When you reach the line containing "PLAN DU SITE" in the entries below, start writing out each line exactly, and stop after the line containing "GESTION DES COOKIES".

__Data section__:

================

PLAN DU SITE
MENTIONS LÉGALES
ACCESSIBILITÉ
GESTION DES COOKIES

================

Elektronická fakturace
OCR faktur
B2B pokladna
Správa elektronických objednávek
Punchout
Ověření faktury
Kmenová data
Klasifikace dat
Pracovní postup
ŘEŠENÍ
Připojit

================

__Solution to this problem__:
PLAN DU SITE
MENTIONS LÉGALES
ACCESSIBILITÉ
GESTION DES COOKIES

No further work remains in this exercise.